My eldest brother, Michael, would always buy us Chocolate Santys for Christmas. One for each of us. Patricia didn’t have much time for Chocolate Santys for I got hers too. Double win.

I don’t mean when we were kids either. I mean as adults. We would call up to Michael and Liz’s house on Stephen’s Day and there would be a care package of Chocolate Kimberley’s and, inevitably, Chocolate Santys. As we drove home, on the evening of Stephen’s Day, I would feel so god-damned special to be individually gifted with such personalised care and attention. My very own Chocolate Santy.

It was only at Michael’s funeral that I found out the facts of the matter.

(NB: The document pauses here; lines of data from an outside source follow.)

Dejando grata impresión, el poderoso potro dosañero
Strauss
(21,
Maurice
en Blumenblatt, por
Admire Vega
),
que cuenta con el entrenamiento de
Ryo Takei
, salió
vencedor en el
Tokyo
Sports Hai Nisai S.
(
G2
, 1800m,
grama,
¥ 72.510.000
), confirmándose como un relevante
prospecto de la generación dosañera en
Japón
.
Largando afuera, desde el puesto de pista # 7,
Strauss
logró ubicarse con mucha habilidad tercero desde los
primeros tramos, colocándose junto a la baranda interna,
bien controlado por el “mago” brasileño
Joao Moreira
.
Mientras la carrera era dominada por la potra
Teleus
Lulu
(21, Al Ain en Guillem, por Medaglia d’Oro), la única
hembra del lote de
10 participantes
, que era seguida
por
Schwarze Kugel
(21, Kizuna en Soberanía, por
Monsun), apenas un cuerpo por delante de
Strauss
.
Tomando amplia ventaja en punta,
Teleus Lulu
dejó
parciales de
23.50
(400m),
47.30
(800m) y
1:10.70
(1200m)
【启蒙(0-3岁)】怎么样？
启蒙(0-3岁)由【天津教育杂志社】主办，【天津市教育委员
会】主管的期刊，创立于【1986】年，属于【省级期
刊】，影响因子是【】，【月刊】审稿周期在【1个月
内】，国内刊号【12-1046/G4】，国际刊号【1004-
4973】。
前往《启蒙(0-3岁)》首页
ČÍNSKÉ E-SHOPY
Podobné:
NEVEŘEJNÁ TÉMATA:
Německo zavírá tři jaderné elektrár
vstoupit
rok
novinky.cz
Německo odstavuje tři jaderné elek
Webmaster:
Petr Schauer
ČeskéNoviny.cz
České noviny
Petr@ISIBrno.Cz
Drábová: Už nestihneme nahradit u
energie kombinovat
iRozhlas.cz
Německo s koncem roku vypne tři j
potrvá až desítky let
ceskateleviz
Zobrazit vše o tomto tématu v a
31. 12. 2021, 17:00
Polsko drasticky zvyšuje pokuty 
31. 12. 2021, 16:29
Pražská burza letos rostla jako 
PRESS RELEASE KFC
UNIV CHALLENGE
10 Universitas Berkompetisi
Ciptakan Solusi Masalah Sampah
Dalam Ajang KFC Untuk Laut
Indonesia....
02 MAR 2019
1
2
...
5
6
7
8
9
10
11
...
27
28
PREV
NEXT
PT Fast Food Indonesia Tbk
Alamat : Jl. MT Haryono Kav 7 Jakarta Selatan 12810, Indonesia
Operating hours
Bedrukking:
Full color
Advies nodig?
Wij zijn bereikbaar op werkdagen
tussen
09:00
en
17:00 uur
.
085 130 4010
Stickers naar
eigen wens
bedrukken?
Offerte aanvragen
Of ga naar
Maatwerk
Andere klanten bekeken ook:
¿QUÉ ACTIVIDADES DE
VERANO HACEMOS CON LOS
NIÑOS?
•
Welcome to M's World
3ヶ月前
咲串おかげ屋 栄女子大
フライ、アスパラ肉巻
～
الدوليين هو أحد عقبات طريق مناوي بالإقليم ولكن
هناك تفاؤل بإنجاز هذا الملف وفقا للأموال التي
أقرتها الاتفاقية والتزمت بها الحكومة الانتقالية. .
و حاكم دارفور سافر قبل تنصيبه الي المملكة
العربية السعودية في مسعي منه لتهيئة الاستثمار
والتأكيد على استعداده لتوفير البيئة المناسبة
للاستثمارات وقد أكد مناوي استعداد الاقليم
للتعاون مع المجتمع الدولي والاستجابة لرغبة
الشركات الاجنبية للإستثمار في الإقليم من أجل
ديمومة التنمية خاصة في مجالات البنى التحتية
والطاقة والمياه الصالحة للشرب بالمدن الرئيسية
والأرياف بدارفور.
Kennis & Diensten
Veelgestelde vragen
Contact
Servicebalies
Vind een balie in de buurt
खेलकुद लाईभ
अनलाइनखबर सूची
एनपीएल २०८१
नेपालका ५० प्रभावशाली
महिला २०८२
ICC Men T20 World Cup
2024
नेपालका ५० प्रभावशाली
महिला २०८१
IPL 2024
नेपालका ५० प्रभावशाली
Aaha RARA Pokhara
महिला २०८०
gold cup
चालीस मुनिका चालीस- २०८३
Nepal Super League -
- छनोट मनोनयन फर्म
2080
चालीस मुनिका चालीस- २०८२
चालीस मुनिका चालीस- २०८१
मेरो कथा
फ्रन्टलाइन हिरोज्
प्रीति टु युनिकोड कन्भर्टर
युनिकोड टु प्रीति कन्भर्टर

Every Christmas, Michael would buy boxes and boxes of Chocolate Santys and give one to everyone he knew. Kids, Adults, Nieces Nephews, Neighbours, Blokes on the Street. Everyone got a Santy from Michael at Christmas.

Do I feel less special now, knowing that it wasn’t just me and my family? Know that I was actually one of a Multitude of people who received a Chocolate Santy from my Brother at Christmas? Do I heck. It’s actually the exact opposite. I feel as proud as punch. Michael had wisdom and wit and love and care and kindness and generosity and a quiet gentle way. Like the Chocolate Santy I got every year, I am just glad to have been one of the lucky ones who was a part of all the gifts he brought with him on his way through the world. It would be churlish of me to wish it all for myself. I’m just glad it all got shared around and doubly glad that I was in on the deal.  

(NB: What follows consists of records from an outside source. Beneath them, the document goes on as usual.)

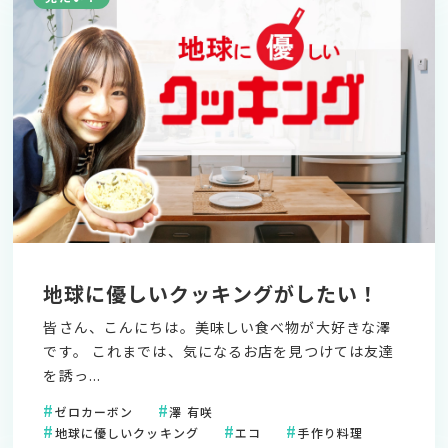
地球に優しいクッキングがしたい！
皆さん、こんにちは。美味しい食べ物が大好きな澤
です。 これまでは、気になるお店を見つけては友達
を誘っ...
ゼロカーボン
澤 有咲
地球に優しいクッキング
エコ
手作り料理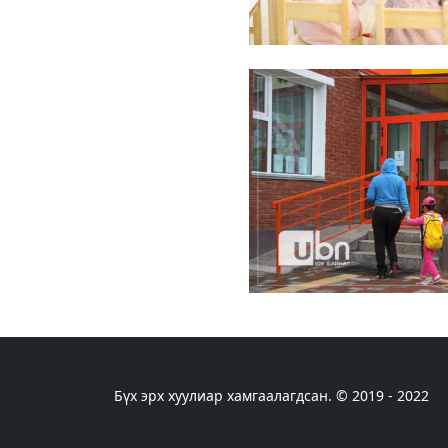
Бүх эрх хуулиар хамгаалагдсан. © 2019 - 2022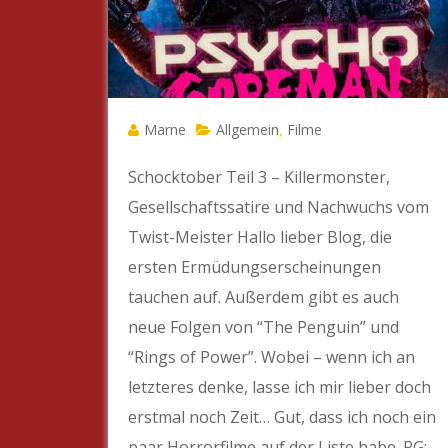
Marne
Allgemein
Filme
,
Schocktober Teil 3 – Killermonster,
Gesellschaftssatire und Nachwuchs vom
Twist-Meister Hallo lieber Blog, die
ersten Ermüdungserscheinungen
tauchen auf. Außerdem gibt es auch
neue Folgen von “The Penguin” und
“Rings of Power”. Wobei – wenn ich an
letzteres denke, lasse ich mir lieber doch
erstmal noch Zeit… Gut, dass ich noch ein
paar Horrorfilme auf der Liste habe. PG: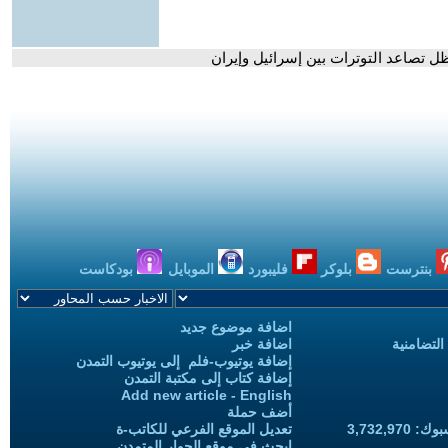
ظل تصاعد التوترات بين إسرائيل وإيران
بنترست
بلوكر
فليبورد
الموبايل
بودكاست
اضافة موضوع جديد
التضامنية
اضافة خبر
إضافة يوتيوب-فلم إلى يوتيوب التمدن
إضافة كتاب إلى مكتبة التمدن
Add new article - English
أضف حملة
3,732,97
تعديل الموقع الفرعي للكاتب-ة
ابحث في موقع الحوار المتمدن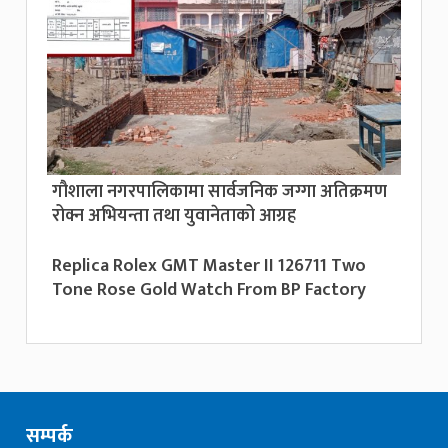
गौशाला नगरपालिकामा सार्वजनिक जग्गा अतिक्रमण
रोक्न अभियन्ता तथा युवानेताको आग्रह
Replica Rolex GMT Master II 126711 Two
Tone Rose Gold Watch From BP Factory
सम्पर्क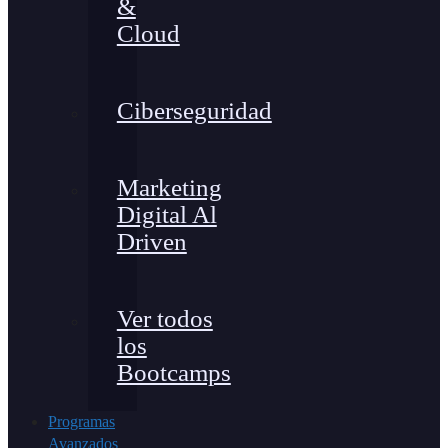
&
Cloud
Ciberseguridad
Marketing
Digital Al
Driven
Ver todos
los
Bootcamps
Programas
Avanzados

From my current vantage point of ‘Knocking on Sixty’, it seems to me that, the older we get, the more Christmas comes around to being about absent family and absent friends. The candles seem to mean more, the toys seem to mean less. The dinner table may no longer be set for them but they’re there all the same, nestling in our minds and gently nudging us in our hearts, should we be too slow to pass the gravy.

So, if you happen to be reading this and your heart and mind is rather full of those who are gone or those who aren’t there, or perhaps both, then my heart goes out to you this morning. Have yourself a nice Christmas, insomuch as you can and, if it’s a tricky day, know that less tricky and considerably brighter ones are now very close at hand.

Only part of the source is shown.